Estimated component cost per vehicle: $35,000
Foreign-sourced parts: 50%
Tariff rate on imports: 25%
Estimated annual tariff cost: ~$5 billion
UBS price target revised from $64 → $51
Rating changed from Buy → Neutral
Opinion
Given GM’s production structure—heavily reliant on assembly in Canada and Mexico—it is among the most directly exposed U.S. automakers to Trump’s tariff measures. The combination of a worsening cost base and weakening domestic demand suggests a limited near-term recovery path for earnings.
Core Sell Point
With a multi-billion dollar annual increase in fixed costs looming, GM is facing a tangible mid-term profitability threat. The margin compression risk is no longer theoretical—it’s materializing.
UBS has downgraded its rating on General Motors (GM) from Buy to Neutral, citing mounting cost pressure under the Trump administration’s new high-tariff policy. The bank also cut its price target from $64 to $51, a reduction of roughly 20%.

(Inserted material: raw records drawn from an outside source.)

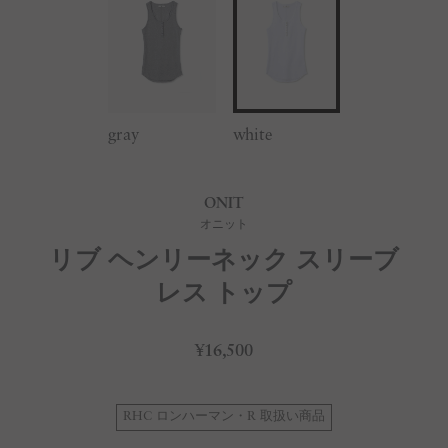
gray
white
ONIT
オニット
リブ ヘンリーネック スリーブ
レス トップ
¥16,500
RHC ロンハーマン・R 取扱い商品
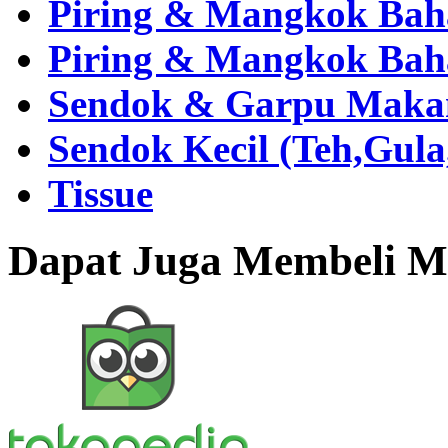
Piring & Mangkok Bah
Piring & Mangkok Bah
Sendok & Garpu Makan 
Sendok Kecil (Teh,Gul
Tissue
Dapat Juga Membeli Me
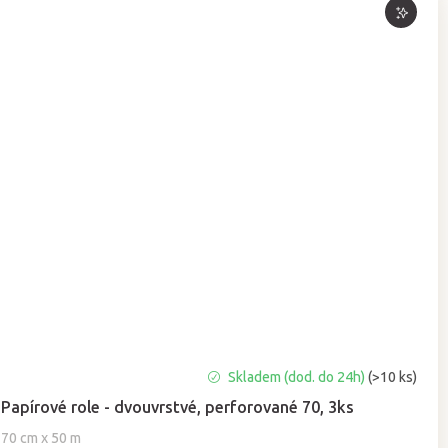
Průměrné
Skladem (dod. do 24h)
(>10 ks)
hodnocení
Papírové role - dvouvrstvé, perforované 70, 3ks
produktu
je
70 cm x 50 m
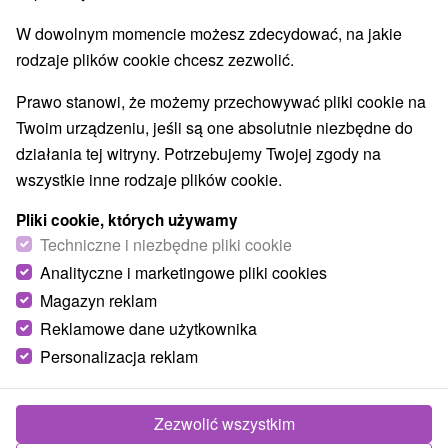
W dowolnym momencie możesz zdecydować, na jakie
rodzaje plików cookie chcesz zezwolić.
Prawo stanowi, że możemy przechowywać pliki cookie na
Twoim urządzeniu, jeśli są one absolutnie niezbędne do
działania tej witryny. Potrzebujemy Twojej zgody na
wszystkie inne rodzaje plików cookie.
Pliki cookie, których używamy
Techniczne i niezbędne pliki cookie
Analityczne i marketingowe pliki cookies
Magazyn reklam
Reklamowe dane użytkownika
© OpenStreetMap
Personalizacja reklam
Region turystyczny
Východné Slovensko, Horný Zemplín, Prešovský kraj,
Vihorlatské vrchy, Zemplín, Laborecká vrchovina, Poloniny,
Zezwolić wszystkim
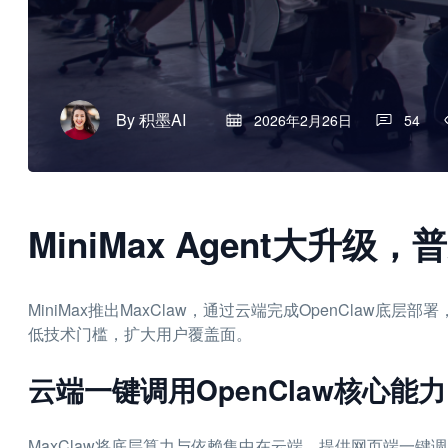
By
积墨AI
2026年2月26日
54
MiniMax Agent大升级
MiniMax推出MaxClaw，通过云端完成OpenClaw底
低技术门槛，扩大用户覆盖面。
云端一键调用OpenClaw核心能力
MaxClaw将底层算力与依赖集中在云端，提供网页端一键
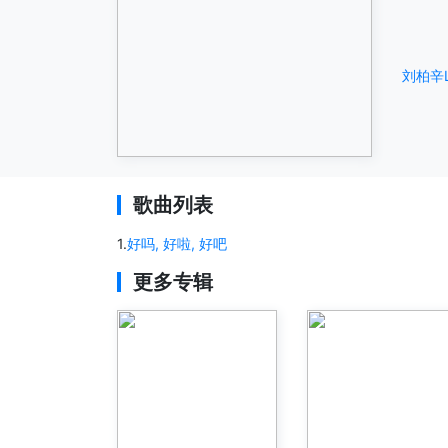
刘柏辛L
歌曲列表
1
.
好吗, 好啦, 好吧
更多专辑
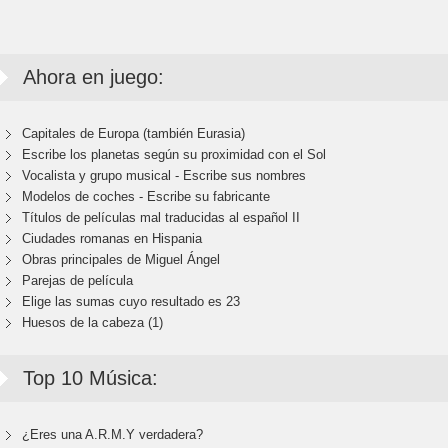
Ahora en juego:
Capitales de Europa (también Eurasia)
Escribe los planetas según su proximidad con el Sol
Vocalista y grupo musical - Escribe sus nombres
Modelos de coches - Escribe su fabricante
Títulos de películas mal traducidas al español II
Ciudades romanas en Hispania
Obras principales de Miguel Ángel
Parejas de película
Elige las sumas cuyo resultado es 23
Huesos de la cabeza (1)
Top 10 Música:
¿Eres una A.R.M.Y verdadera?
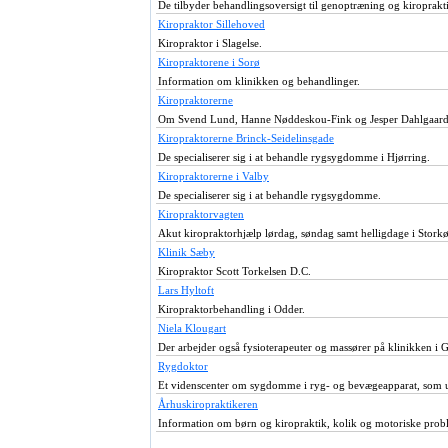
De tilbyder behandlingsoversigt til genoptræning og kiroprakt
Kiropraktor Sillehoved
Kiropraktor i Slagelse.
Kiropraktorene i Sorø
Information om klinikken og behandlinger.
Kiropraktorerne
Om Svend Lund, Hanne Nøddeskou-Fink og Jesper Dahlgaard
Kiropraktorerne Brinck-Seidelinsgade
De specialiserer sig i at behandle rygsygdomme i Hjørring.
Kiropraktorerne i Valby
De specialiserer sig i at behandle rygsygdomme.
Kiropraktorvagten
Akut kiropraktorhjælp lørdag, søndag samt helligdage i Stor
Klinik Sæby
Kiropraktor Scott Torkelsen D.C.
Lars Hyltoft
Kiropraktorbehandling i Odder.
Niela Klougart
Der arbejder også fysioterapeuter og massører på klinikken i 
Rygdoktor
Et videnscenter om sygdomme i ryg- og bevægeapparat, som ud
Århuskiropraktikeren
Information om børn og kiropraktik, kolik og motoriske prob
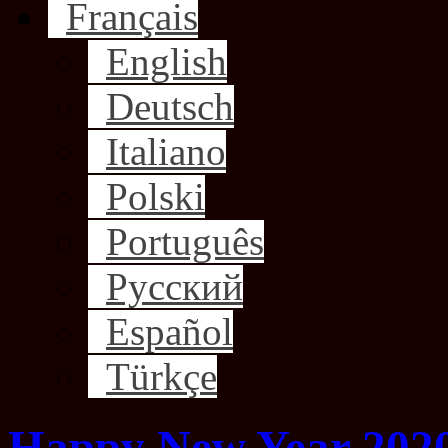
Français
English
Deutsch
Italiano
Polski
Português
Русский
Español
Türkçe
Happy New Year 2020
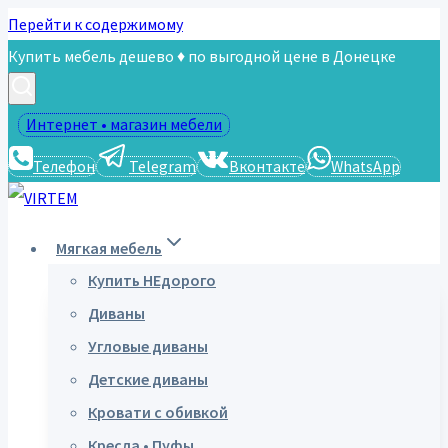
Перейти к содержимому
Купить мебель дешево ♦ по выгодной цене в Донецке
Интернет • магазин мебели
Телефон
Telegram
Вконтакте
WhatsApp
Мягкая мебель
Купить НЕдорого
Диваны
Угловые диваны
Детские диваны
Кровати с обивкой
Кресла • Пуфы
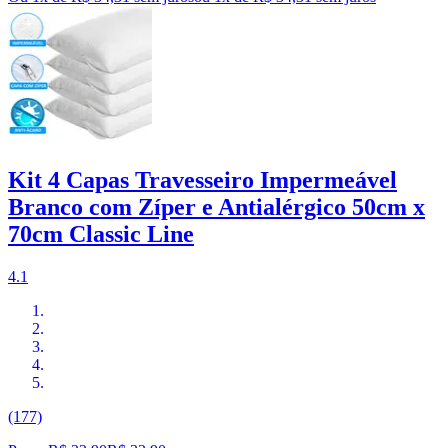
Kit 4 Capas Travesseiro Impermeável
Branco com Zíper e Antialérgico 50cm x
70cm Classic Line
4.1
(177)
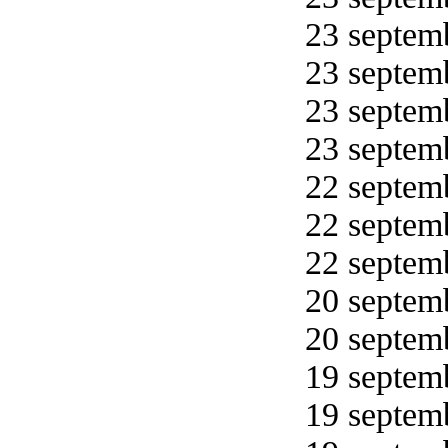
23 septemb
23 septemb
23 septemb
23 septemb
22 septemb
22 septemb
22 septemb
20 septemb
20 septemb
19 septemb
19 septemb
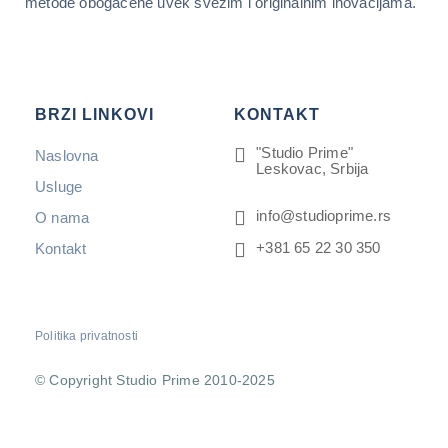
metode obogaćene uvek svežim i originalnim inovacijama.
BRZI LINKOVI
KONTAKT
"Studio Prime"
Naslovna
Leskovac, Srbija
Usluge
info@studioprime.rs
O nama
+381 65 22 30 350
Kontakt
Politika privatnosti
© Copyright Studio Prime 2010-2025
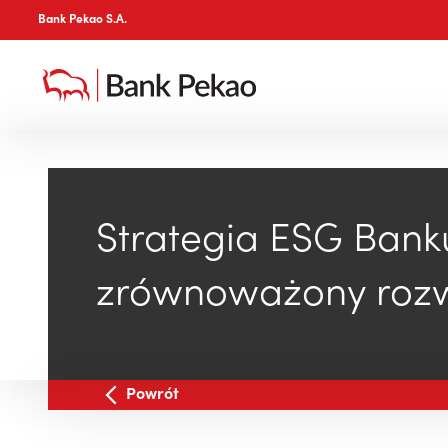
Bank Pekao S.A.
Strategia ESG Bank
zrównoważony roz
Powrót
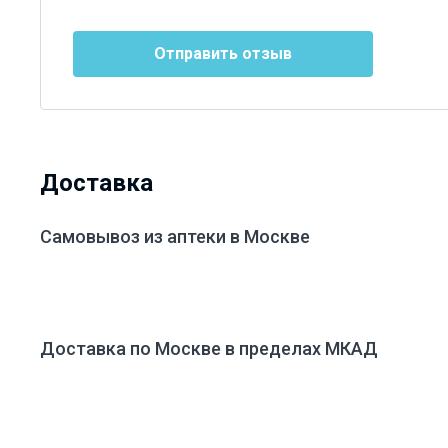
Отправить отзыв
Доставка
Самовывоз из аптеки в Москве
Доставка по Москве в пределах МКАД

UBS analysts noted that many GM vehicles are assembled in Canada and Mexico, with an estimated $35,000 worth of components per vehicle. Assuming 50% of those parts are foreign-sourced and applying a 25% tariff rate on imported parts, GM's annual tariff burden could reach approximately $5 billion.
UBS also warned that domestic auto demand may soften, further weighing on GM’s earnings outlook. With GM’s Q1 2025 earnings report due on April 29, this downgrade could heighten market sensitivity ahead of the results.